Mr. Guggenheimer was born in Lynchburg, Va., where his family owned Guggenheimer's Department Store. As a teenager, he worked as an elevator starter for the Hub Department Store in Baltimore, where his uncle Moses Hecht was chief executive. The Hub later became part of Hecht Co.

Later, Mr. Guggenheimer was a buyer and merchandise manager for Hecht Co. for 27 years. He bought toys, furniture and carpeting. He retired from Hecht's in 1952 and became a wholesale salesman for Elias Wilf Corp., selling carpeting and rugs to merchandisers in the Washington and Baltimore areas.

He retired at 74 from Elias Wilf, where he was the star salesman and trained many associates who became senior executives with the firm.

Mr. Guggenheimer, who lived for 25 years in Rockville, attended Principia College in St Louis. He was a lieutenant in the Army Air Forces and served in the States as a bombardier from 1942 to 1945.

He was a member of the Anti-Defamation League of B'nai B'rith and the Suburban Club in Baltimore.
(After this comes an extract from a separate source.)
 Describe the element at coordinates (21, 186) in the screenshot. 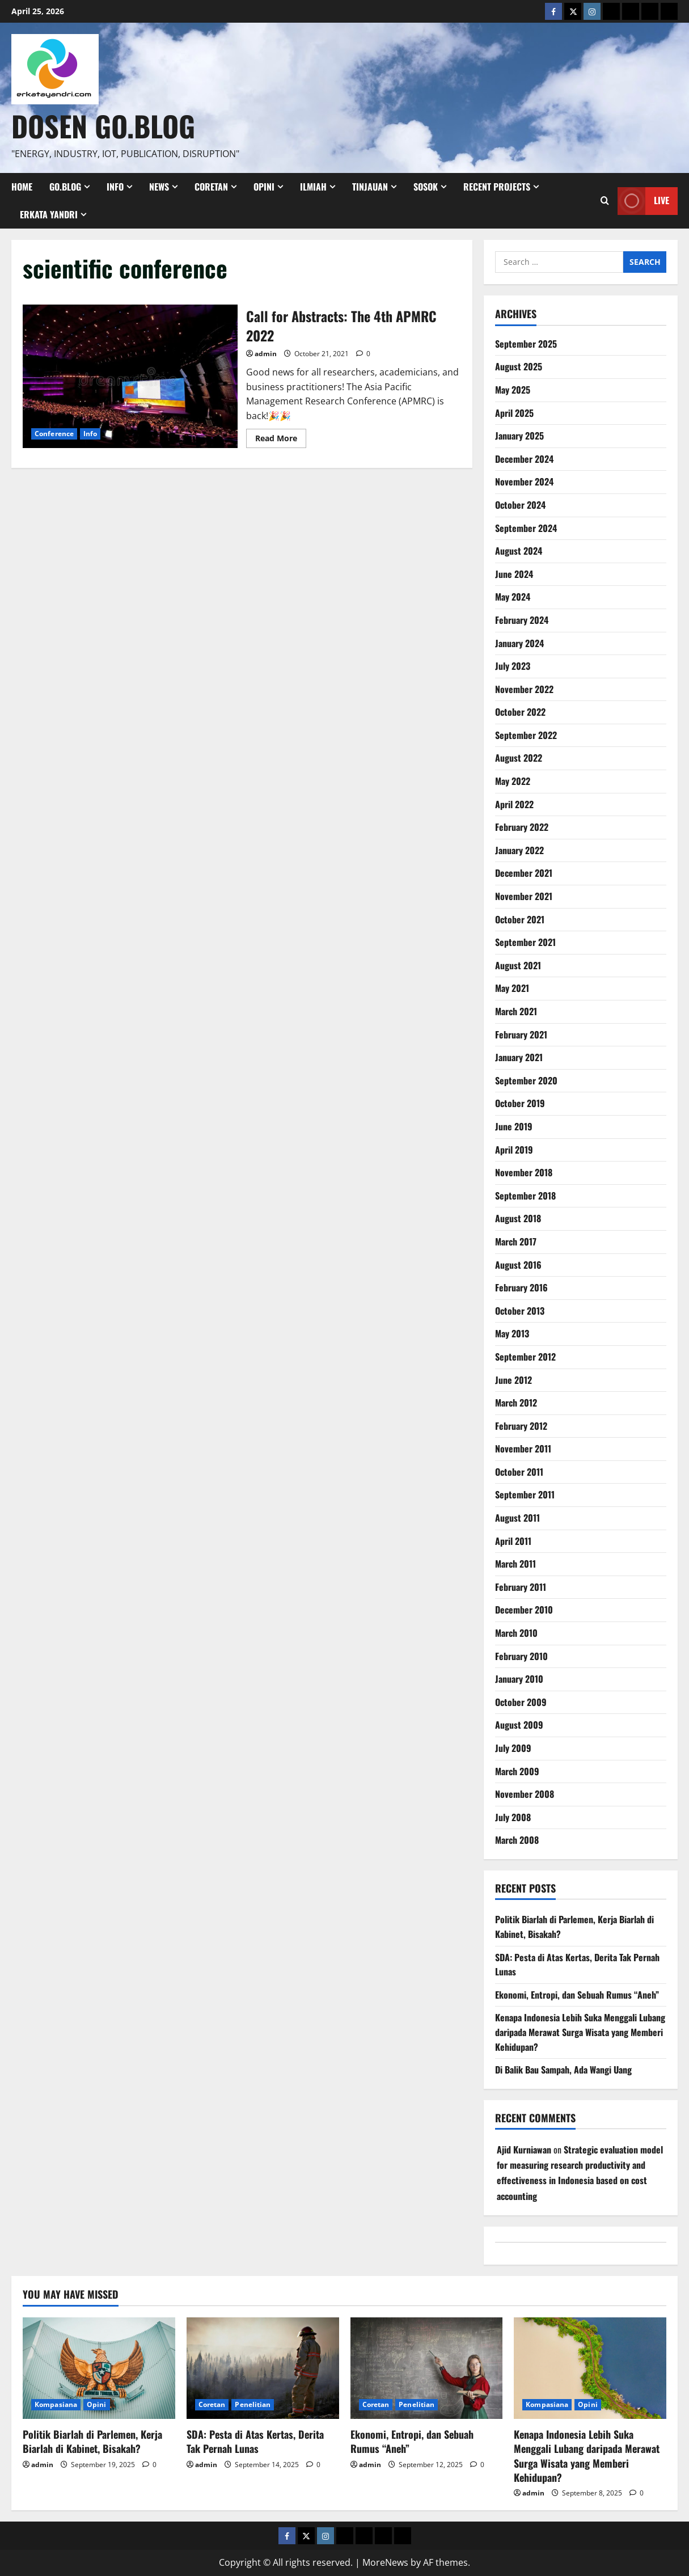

His marriage to Doris Askin Guggenheimer ended in divorce. His second wife, Mickey Rosenberg Guggenheimer, died in 1979.

Survivors include his wife of 30 years, Florence Guggenheimer of Bethany Beach; four children from his first marriage, Ellen Dagold of Columbia, Barbara Bolt of Seven Valleys, Pa., Charles Michael Guggenheimer of Windsor, Pa., and Mindy Smeal of Chinle, Ariz.; two children from his second marriage, Janet "Gigi" Edrington of Baltimore and Sylvia Miller of Miami; two stepchildren, Dr. Robert Shalowitz of Millersburg, Ohio, and Debra Levy of Silver Spring; a brother; 12 grandchildren; and nine great-grandchildren.